Task instructions | An exact repetition of every entry, with no images, is the required answer.

-*-*-

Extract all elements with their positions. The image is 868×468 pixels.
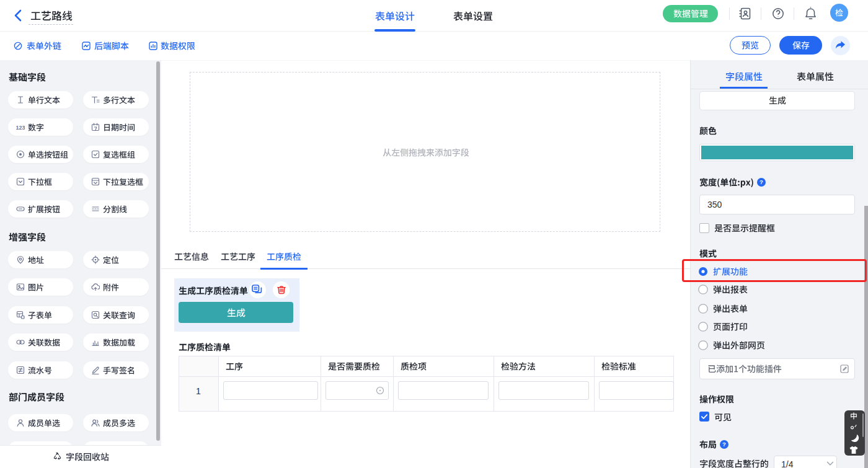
svg-text:123: 123 bbox=[16, 125, 25, 131]
svg-text:?: ? bbox=[760, 179, 763, 185]
svg-text:?: ? bbox=[722, 441, 726, 448]
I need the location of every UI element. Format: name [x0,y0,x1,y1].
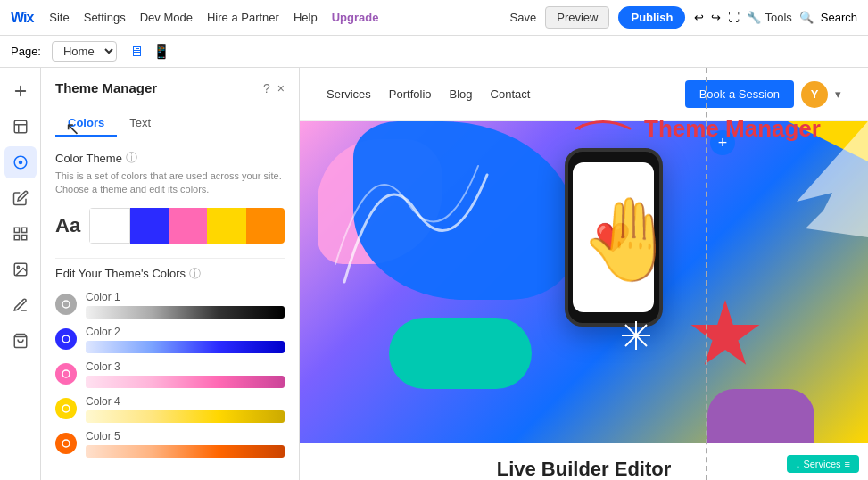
page-select[interactable]: Home [52,41,117,62]
sidebar-item-pages[interactable] [4,111,37,143]
color-3-info: Color 3 [86,360,285,388]
left-sidebar [0,68,41,480]
theme-help-icon[interactable]: ? [263,81,270,95]
site-nav-services[interactable]: Services [327,87,371,101]
undo-icon[interactable]: ↩ [694,11,704,24]
main-area: Theme Manager ? × Colors Text Color Them… [0,68,868,480]
color-2-label: Color 2 [86,326,285,338]
annotation-arrow-svg [567,111,639,146]
svg-point-9 [62,301,70,308]
theme-panel-header: Theme Manager ? × [41,68,299,103]
swatch-2[interactable] [169,208,207,244]
color-row-4[interactable]: Color 4 [55,395,285,423]
nav-partner[interactable]: Hire a Partner [207,11,279,24]
sidebar-item-theme[interactable] [4,146,37,178]
nav-devmode[interactable]: Dev Mode [140,11,193,24]
theme-panel: Theme Manager ? × Colors Text Color Them… [41,68,300,480]
tab-text[interactable]: Text [117,111,163,137]
nav-settings[interactable]: Settings [84,11,126,24]
annotation-text: Theme Manager [644,115,821,143]
color-row-3[interactable]: Color 3 [55,360,285,388]
desktop-view-icon[interactable]: 🖥 [128,42,145,62]
color-theme-desc: This is a set of colors that are used ac… [55,170,285,197]
sidebar-item-add[interactable] [4,75,37,107]
top-nav: Site Settings Dev Mode Hire a Partner He… [49,11,378,24]
tools-button[interactable]: 🔧 Tools [747,11,791,24]
color-row-5[interactable]: Color 5 [55,430,285,458]
divider [55,258,285,259]
edit-colors-info[interactable]: ⓘ [189,266,201,282]
hero-area: ❤️ 🤚 [300,121,868,443]
color-theme-info[interactable]: ⓘ [126,150,137,166]
site-nav-blog[interactable]: Blog [450,87,473,101]
color-row-1[interactable]: Color 1 [55,291,285,319]
nav-upgrade[interactable]: Upgrade [332,11,379,24]
wix-logo: Wix [11,10,33,26]
color-4-gradient [86,410,285,423]
color-1-info: Color 1 [86,291,285,319]
sidebar-item-blog[interactable] [4,289,37,321]
edit-colors-label: Edit Your Theme's Colors ⓘ [55,266,285,282]
color-4-info: Color 4 [86,395,285,423]
swatch-0[interactable] [89,208,129,244]
color-5-gradient [86,445,285,458]
services-btn-icon: ≡ [845,459,850,469]
avatar-chevron-icon[interactable]: ▾ [835,87,841,101]
theme-swatches[interactable] [89,208,285,244]
site-nav-portfolio[interactable]: Portfolio [389,87,432,101]
svg-point-7 [17,266,19,268]
below-fold-title: Live Builder Editor [497,458,672,481]
nav-site[interactable]: Site [49,11,69,24]
sidebar-item-edit[interactable] [4,182,37,214]
nav-help[interactable]: Help [293,11,318,24]
swatch-1[interactable] [130,208,169,244]
color-1-icon [55,294,77,315]
shape-purple [707,389,814,443]
top-bar: Wix Site Settings Dev Mode Hire a Partne… [0,0,868,36]
header-right: Book a Session Y ▾ [685,80,841,108]
view-icons: 🖥 📱 [128,41,172,62]
theme-panel-body: Color Theme ⓘ This is a set of colors th… [41,137,299,480]
sidebar-item-apps[interactable] [4,218,37,250]
color-row-2[interactable]: Color 2 [55,326,285,353]
canvas-area: Theme Manager Services Portfolio Blog Co… [300,68,868,480]
tab-colors[interactable]: Colors [55,111,117,137]
shape-red-star [690,300,761,371]
color-5-label: Color 5 [86,430,285,443]
color-3-icon [55,363,77,385]
site-avatar[interactable]: Y [801,81,828,108]
services-btn-label: ↓ Services [796,459,841,469]
sidebar-item-store[interactable] [4,325,37,357]
sidebar-item-media[interactable] [4,253,37,286]
below-fold: Live Builder Editor What I Do [300,443,868,480]
publish-button[interactable]: Publish [618,6,685,29]
tools-icon: 🔧 [747,11,761,24]
color-4-label: Color 4 [86,395,285,408]
svg-rect-3 [21,228,26,232]
swatch-4[interactable] [246,208,285,244]
curvy-line-svg [327,139,505,300]
services-button[interactable]: ↓ Services ≡ [787,455,859,473]
hero-bg: ❤️ 🤚 [300,121,868,443]
save-button[interactable]: Save [510,11,537,24]
color-3-gradient [86,376,285,388]
wix-logo-w: W [11,10,23,25]
second-bar: Page: Home 🖥 📱 [0,36,868,68]
svg-rect-4 [14,236,19,240]
mobile-view-icon[interactable]: 📱 [151,41,172,62]
snowflake-svg [618,318,654,353]
theme-aa-label: Aa [55,214,80,237]
fullscreen-icon[interactable]: ⛶ [728,11,740,24]
redo-icon[interactable]: ↪ [711,11,721,24]
color-1-gradient [86,306,285,319]
site-cta-button[interactable]: Book a Session [685,80,794,108]
search-icon[interactable]: 🔍 [799,11,814,24]
theme-close-icon[interactable]: × [277,81,285,95]
color-4-icon [55,398,77,419]
color-3-label: Color 3 [86,360,285,373]
svg-point-12 [62,405,70,412]
site-nav-contact[interactable]: Contact [491,87,531,101]
preview-button[interactable]: Preview [545,6,609,29]
hand-holding-phone: 🤚 [579,193,679,286]
swatch-3[interactable] [207,208,245,244]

-*-*-

Result for this task |
Extract all elements with their positions. The image is 868×468 pixels.
svg-text:123: 123 bbox=[16, 125, 25, 131]
svg-text:?: ? bbox=[760, 179, 763, 185]
svg-text:?: ? bbox=[722, 441, 726, 448]
I need the location of every UI element. Format: name [x0,y0,x1,y1].
page-select[interactable]: Home [52,41,117,62]
sidebar-item-pages[interactable] [4,111,37,143]
color-3-info: Color 3 [86,360,285,388]
left-sidebar [0,68,41,480]
theme-help-icon[interactable]: ? [263,81,270,95]
site-nav-services[interactable]: Services [327,87,371,101]
undo-icon[interactable]: ↩ [694,11,704,24]
main-area: Theme Manager ? × Colors Text Color Them… [0,68,868,480]
color-2-label: Color 2 [86,326,285,338]
annotation-arrow-svg [567,111,639,146]
svg-point-9 [62,301,70,308]
theme-panel-header: Theme Manager ? × [41,68,299,103]
swatch-2[interactable] [169,208,207,244]
color-row-4[interactable]: Color 4 [55,395,285,423]
nav-partner[interactable]: Hire a Partner [207,11,279,24]
sidebar-item-theme[interactable] [4,146,37,178]
nav-devmode[interactable]: Dev Mode [140,11,193,24]
theme-panel: Theme Manager ? × Colors Text Color Them… [41,68,300,480]
tab-text[interactable]: Text [117,111,163,137]
nav-settings[interactable]: Settings [84,11,126,24]
annotation-text: Theme Manager [644,115,821,143]
color-row-3[interactable]: Color 3 [55,360,285,388]
desktop-view-icon[interactable]: 🖥 [128,42,145,62]
color-theme-desc: This is a set of colors that are used ac… [55,170,285,197]
sidebar-item-add[interactable] [4,75,37,107]
top-nav: Site Settings Dev Mode Hire a Partner He… [49,11,378,24]
tools-button[interactable]: 🔧 Tools [747,11,791,24]
color-row-5[interactable]: Color 5 [55,430,285,458]
divider [55,258,285,259]
edit-colors-info[interactable]: ⓘ [189,266,201,282]
hero-area: ❤️ 🤚 [300,121,868,443]
color-theme-info[interactable]: ⓘ [126,150,137,166]
site-nav-blog[interactable]: Blog [450,87,473,101]
color-row-1[interactable]: Color 1 [55,291,285,319]
nav-upgrade[interactable]: Upgrade [332,11,379,24]
wix-logo: Wix [11,10,33,26]
color-4-gradient [86,410,285,423]
color-1-info: Color 1 [86,291,285,319]
sidebar-item-blog[interactable] [4,289,37,321]
edit-colors-label: Edit Your Theme's Colors ⓘ [55,266,285,282]
color-4-info: Color 4 [86,395,285,423]
swatch-0[interactable] [89,208,129,244]
color-5-gradient [86,445,285,458]
services-btn-icon: ≡ [845,459,850,469]
avatar-chevron-icon[interactable]: ▾ [835,87,841,101]
theme-swatches[interactable] [89,208,285,244]
site-nav-portfolio[interactable]: Portfolio [389,87,432,101]
svg-point-7 [17,266,19,268]
below-fold-title: Live Builder Editor [497,458,672,481]
nav-site[interactable]: Site [49,11,69,24]
sidebar-item-edit[interactable] [4,182,37,214]
nav-help[interactable]: Help [293,11,318,24]
swatch-1[interactable] [130,208,169,244]
color-1-icon [55,294,77,315]
shape-purple [707,389,814,443]
top-bar: Wix Site Settings Dev Mode Hire a Partne… [0,0,868,36]
header-right: Book a Session Y ▾ [685,80,841,108]
view-icons: 🖥 📱 [128,41,172,62]
theme-panel-body: Color Theme ⓘ This is a set of colors th… [41,137,299,480]
sidebar-item-apps[interactable] [4,218,37,250]
color-row-2[interactable]: Color 2 [55,326,285,353]
canvas-area: Theme Manager Services Portfolio Blog Co… [300,68,868,480]
tab-colors[interactable]: Colors [55,111,117,137]
shape-red-star [690,300,761,371]
color-5-label: Color 5 [86,430,285,443]
color-3-icon [55,363,77,385]
site-avatar[interactable]: Y [801,81,828,108]
services-btn-label: ↓ Services [796,459,841,469]
sidebar-item-store[interactable] [4,325,37,357]
sidebar-item-media[interactable] [4,253,37,286]
below-fold: Live Builder Editor What I Do [300,443,868,480]
publish-button[interactable]: Publish [618,6,685,29]
tools-icon: 🔧 [747,11,761,24]
color-4-label: Color 4 [86,395,285,408]
svg-rect-3 [21,228,26,232]
swatch-4[interactable] [246,208,285,244]
curvy-line-svg [327,139,505,300]
services-button[interactable]: ↓ Services ≡ [787,455,859,473]
hero-bg: ❤️ 🤚 [300,121,868,443]
save-button[interactable]: Save [510,11,537,24]
color-3-gradient [86,376,285,388]
wix-logo-w: W [11,10,23,25]
second-bar: Page: Home 🖥 📱 [0,36,868,68]
svg-rect-4 [14,236,19,240]
mobile-view-icon[interactable]: 📱 [151,41,172,62]
snowflake-svg [618,318,654,353]
theme-aa-label: Aa [55,214,80,237]
fullscreen-icon[interactable]: ⛶ [728,11,740,24]
redo-icon[interactable]: ↪ [711,11,721,24]
color-1-gradient [86,306,285,319]
site-cta-button[interactable]: Book a Session [685,80,794,108]
search-icon[interactable]: 🔍 [799,11,814,24]
theme-close-icon[interactable]: × [277,81,285,95]
color-4-icon [55,398,77,419]
color-3-label: Color 3 [86,360,285,373]
svg-point-12 [62,405,70,412]
site-nav-contact[interactable]: Contact [491,87,531,101]
preview-button[interactable]: Preview [545,6,609,29]
hand-holding-phone: 🤚 [579,193,679,286]
swatch-3[interactable] [207,208,245,244]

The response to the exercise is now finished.